Compute: Space Management¶
storageN
The use of
storageN
within these documents indicates that any storage platform can be used.- Current available storage platforms:
storage1
storage2
Compute Data Transfer Policy¶
Supported methods to transfer data into and out of the Scientific Compute Platform are:
Submitting a job using a data transfer tool (e.g.
rsync
,wget
,curl
,scp
)Please do not use these data transfer tools directly on the compute1 client nodes. This type of activity can slow down the client node and negatively affect all users connected to the client nodes.
If you require assistance submitting jobs using these tools, please open a ticket at our Service Desk.
Storage Platform Integration Points¶
In addition to the Storage Platform SMB Interface to a given Allocation, the Compute Service reveals another three interfaces to the Storage Service. This brings the total number of different types of locations where RIS Storage Space can be consumed to four:
Storage Platform Allocations
Storage Platform Allocations’ Caches
Home directories in the Compute Platform
Scratch space directories in the Compute Platform
Each of these types of locations have different methods and policies for managing and inspecting usage. This helps balance the availability of space and performance with the capabilities of the resources that provide them.
Checking Storage Usage¶
Storage Platform Allocations¶
An accurate report of a Storage Platform Allocation’s space consumption can only be obtained through the Storage Platform SMB Interface. This is a known limitation of the Storage Platform.
SMB Inteface¶
The easiest way to do this is to mount the allocation to your desktop, right-click the mounted folder, and select the appropriate menu option for more information.
Alternatively, maximum and available space can be obtained with smbclient
:
$ smbclient -A .smb_creds -k //storageN.ris.wustl.edu/ris -c du
137438953472 blocks of size 1024. 135136394752 blocks available
Total number of bytes: 14619
The “blocks of size 1024” figure is the limit of how much total space can be consumed, and the “blocks available” figure is how much of that limit is not consumed. 2
These values can be converted to TiB 1
$ bc -q
scale=2
137438953472/1024^3
128.00
135136394752/1024^3
125.85
Or subtracted from each other to equate space used:
(137438953472-135136394752)/1024^3
2.14
Telling us that this Allocation is using 2.14 TiB out of a 128 TiB limit.
Cache Interface (Storage1)¶
The cache interface can be measured more simply using a shell on a Compute Platform execution node or condo:
$ df -Ph /storage1/fs1/ris
Filesystem Size Used Avail Use% Mounted on
cache2-fs1 128T 3.3T 125T 3% /storage1/fs1
Notice that this usage is over a TiB more than what SMB reported!
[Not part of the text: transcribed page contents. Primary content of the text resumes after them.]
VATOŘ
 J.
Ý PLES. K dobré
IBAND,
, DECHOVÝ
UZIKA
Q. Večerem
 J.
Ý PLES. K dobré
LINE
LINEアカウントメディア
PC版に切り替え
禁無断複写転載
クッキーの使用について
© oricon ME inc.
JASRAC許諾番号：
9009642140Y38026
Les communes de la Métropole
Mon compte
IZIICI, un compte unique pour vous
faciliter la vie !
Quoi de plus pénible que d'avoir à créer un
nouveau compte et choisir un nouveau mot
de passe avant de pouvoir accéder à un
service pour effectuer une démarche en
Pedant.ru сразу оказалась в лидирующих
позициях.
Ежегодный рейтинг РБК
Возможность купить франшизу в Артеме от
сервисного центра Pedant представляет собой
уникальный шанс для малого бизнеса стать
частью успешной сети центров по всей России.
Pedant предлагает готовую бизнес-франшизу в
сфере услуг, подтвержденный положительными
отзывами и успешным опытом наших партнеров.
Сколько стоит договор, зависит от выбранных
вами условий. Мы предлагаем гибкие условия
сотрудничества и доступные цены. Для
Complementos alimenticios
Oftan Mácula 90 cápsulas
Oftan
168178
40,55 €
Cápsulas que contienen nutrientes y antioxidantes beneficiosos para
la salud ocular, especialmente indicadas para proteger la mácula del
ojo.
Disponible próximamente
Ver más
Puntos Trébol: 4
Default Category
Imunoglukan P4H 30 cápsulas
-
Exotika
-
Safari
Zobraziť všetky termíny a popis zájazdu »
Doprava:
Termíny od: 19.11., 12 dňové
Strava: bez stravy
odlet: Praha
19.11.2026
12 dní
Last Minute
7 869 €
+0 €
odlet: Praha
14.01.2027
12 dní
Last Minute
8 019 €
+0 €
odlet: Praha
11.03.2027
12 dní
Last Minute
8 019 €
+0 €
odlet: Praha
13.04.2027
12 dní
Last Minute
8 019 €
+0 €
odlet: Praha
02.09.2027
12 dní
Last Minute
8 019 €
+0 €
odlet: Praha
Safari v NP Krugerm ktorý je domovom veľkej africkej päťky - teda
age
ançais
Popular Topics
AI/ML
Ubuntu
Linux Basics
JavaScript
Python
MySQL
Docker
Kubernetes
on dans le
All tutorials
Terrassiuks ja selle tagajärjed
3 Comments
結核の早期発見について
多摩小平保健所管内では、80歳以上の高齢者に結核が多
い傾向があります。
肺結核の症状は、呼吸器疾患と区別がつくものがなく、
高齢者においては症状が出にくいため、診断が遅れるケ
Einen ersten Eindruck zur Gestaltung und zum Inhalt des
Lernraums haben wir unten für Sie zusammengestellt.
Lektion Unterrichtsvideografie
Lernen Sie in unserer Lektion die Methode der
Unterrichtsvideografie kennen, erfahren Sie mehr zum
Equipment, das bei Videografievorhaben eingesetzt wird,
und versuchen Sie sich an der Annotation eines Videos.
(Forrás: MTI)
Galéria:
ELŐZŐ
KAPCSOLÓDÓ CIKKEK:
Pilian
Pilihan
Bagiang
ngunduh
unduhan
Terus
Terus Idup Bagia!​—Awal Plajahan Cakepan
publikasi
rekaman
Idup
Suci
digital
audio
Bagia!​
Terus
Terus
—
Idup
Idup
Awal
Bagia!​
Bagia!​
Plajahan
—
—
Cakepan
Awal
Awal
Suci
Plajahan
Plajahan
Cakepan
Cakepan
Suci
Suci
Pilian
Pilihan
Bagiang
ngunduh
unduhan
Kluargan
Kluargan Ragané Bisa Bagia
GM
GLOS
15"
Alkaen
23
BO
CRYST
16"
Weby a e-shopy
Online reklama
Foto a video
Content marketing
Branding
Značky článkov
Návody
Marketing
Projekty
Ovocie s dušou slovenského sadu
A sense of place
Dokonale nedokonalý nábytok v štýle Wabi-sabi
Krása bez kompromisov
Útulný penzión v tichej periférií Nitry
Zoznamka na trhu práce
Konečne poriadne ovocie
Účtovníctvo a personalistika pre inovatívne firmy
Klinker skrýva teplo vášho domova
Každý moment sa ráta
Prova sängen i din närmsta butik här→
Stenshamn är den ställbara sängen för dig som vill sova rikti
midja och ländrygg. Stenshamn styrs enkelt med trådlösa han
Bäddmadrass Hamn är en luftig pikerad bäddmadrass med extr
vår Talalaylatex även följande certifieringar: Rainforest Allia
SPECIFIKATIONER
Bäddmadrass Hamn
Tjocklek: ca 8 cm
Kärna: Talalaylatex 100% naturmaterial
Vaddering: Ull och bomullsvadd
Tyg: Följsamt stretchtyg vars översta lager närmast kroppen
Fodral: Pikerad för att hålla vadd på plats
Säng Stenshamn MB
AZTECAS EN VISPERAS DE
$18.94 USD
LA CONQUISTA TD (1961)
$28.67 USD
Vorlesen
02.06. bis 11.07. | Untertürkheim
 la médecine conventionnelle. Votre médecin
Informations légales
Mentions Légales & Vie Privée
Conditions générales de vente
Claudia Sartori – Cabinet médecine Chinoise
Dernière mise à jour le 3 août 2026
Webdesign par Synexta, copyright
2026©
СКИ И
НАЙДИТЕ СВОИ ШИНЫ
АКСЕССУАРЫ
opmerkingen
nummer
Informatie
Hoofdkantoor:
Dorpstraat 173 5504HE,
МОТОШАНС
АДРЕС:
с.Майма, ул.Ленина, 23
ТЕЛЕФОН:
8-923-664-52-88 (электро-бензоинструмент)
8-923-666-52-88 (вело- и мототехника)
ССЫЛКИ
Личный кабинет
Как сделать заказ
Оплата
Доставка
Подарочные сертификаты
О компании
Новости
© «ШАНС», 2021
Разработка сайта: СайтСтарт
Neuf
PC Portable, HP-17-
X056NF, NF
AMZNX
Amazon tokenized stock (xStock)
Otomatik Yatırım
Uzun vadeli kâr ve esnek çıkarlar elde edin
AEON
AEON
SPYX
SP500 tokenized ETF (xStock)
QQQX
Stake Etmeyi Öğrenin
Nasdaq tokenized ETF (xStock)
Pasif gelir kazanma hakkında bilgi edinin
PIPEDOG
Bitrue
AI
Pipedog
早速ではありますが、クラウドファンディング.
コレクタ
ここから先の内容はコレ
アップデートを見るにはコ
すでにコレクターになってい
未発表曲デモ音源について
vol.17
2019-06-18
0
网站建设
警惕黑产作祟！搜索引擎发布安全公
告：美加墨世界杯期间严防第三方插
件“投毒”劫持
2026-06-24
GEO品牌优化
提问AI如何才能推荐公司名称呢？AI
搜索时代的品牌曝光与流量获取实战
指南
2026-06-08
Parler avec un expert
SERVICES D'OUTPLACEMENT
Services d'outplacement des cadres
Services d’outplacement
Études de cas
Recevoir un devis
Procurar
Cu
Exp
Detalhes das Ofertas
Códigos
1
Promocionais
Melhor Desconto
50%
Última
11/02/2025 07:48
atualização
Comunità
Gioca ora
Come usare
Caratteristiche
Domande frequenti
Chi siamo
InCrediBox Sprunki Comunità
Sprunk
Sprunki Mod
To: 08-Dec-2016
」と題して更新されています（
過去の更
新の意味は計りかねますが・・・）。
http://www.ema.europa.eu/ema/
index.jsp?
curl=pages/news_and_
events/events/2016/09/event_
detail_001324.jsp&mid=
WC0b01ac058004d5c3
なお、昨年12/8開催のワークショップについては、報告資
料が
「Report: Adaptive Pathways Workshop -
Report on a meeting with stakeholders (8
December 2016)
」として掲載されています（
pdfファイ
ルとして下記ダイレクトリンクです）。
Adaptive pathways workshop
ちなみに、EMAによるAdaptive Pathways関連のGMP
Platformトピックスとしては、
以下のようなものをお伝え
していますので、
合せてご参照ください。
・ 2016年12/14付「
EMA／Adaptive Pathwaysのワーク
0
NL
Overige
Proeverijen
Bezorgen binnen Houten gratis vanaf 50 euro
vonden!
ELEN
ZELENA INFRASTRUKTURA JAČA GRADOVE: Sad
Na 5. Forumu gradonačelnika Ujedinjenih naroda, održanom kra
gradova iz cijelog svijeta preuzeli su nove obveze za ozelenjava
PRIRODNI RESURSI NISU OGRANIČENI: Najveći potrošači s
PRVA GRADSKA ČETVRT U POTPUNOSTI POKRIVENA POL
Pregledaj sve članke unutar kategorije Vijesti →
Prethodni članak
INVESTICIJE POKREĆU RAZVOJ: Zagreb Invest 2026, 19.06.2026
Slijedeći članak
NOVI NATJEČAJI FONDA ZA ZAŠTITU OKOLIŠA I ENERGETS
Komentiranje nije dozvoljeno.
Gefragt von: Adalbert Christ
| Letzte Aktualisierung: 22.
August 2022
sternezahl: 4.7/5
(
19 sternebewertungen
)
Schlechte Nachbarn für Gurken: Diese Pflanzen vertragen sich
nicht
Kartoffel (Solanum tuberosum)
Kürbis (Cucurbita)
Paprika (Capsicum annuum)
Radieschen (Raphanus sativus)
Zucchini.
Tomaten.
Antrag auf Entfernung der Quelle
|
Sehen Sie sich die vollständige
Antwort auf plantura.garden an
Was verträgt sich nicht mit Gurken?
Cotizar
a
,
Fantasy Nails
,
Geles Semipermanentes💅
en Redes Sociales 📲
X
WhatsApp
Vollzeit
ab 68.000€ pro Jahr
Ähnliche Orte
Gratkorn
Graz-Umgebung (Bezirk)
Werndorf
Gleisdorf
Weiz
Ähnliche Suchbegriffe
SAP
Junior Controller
That’s because it is a different location. Rewriting the same 1 TiB file with different data three times would consume 3 TiB on the cache, but ultimately only use 1 TiB on the Storage Service Allocation, where the data gets flushed for “permanent” storage.
Similarly, data written over SMB, the client (login) nodes, or the interactive nodes but not used by a Compute Platform execution node or condo, will not be pulled into the cache, possibly resulting in a cache interface usage that is lower than the underlying Storage Service Allocation’s actual usage.
Again, this discrepency is a known limitation of the Storage Service.
Because data can be modified from the execution node and condo cache interface, the SMB interface, the client (login) nodes, and the interactive nodes, the possibility of conflicts arises. Conflicts happen when a file is deleted via SMB before the same file has finished writing back to the home fileset from the cache, or if a file is modified at the same path from another source and cache before the cache has time to write the file back to the home fileset. The cache fileset will detect these conflicts and move the data into hidden directories for manual review, in a way to prevent accidental loss of data in flight. The data in these hidden directories counts towards the cache fileset usage.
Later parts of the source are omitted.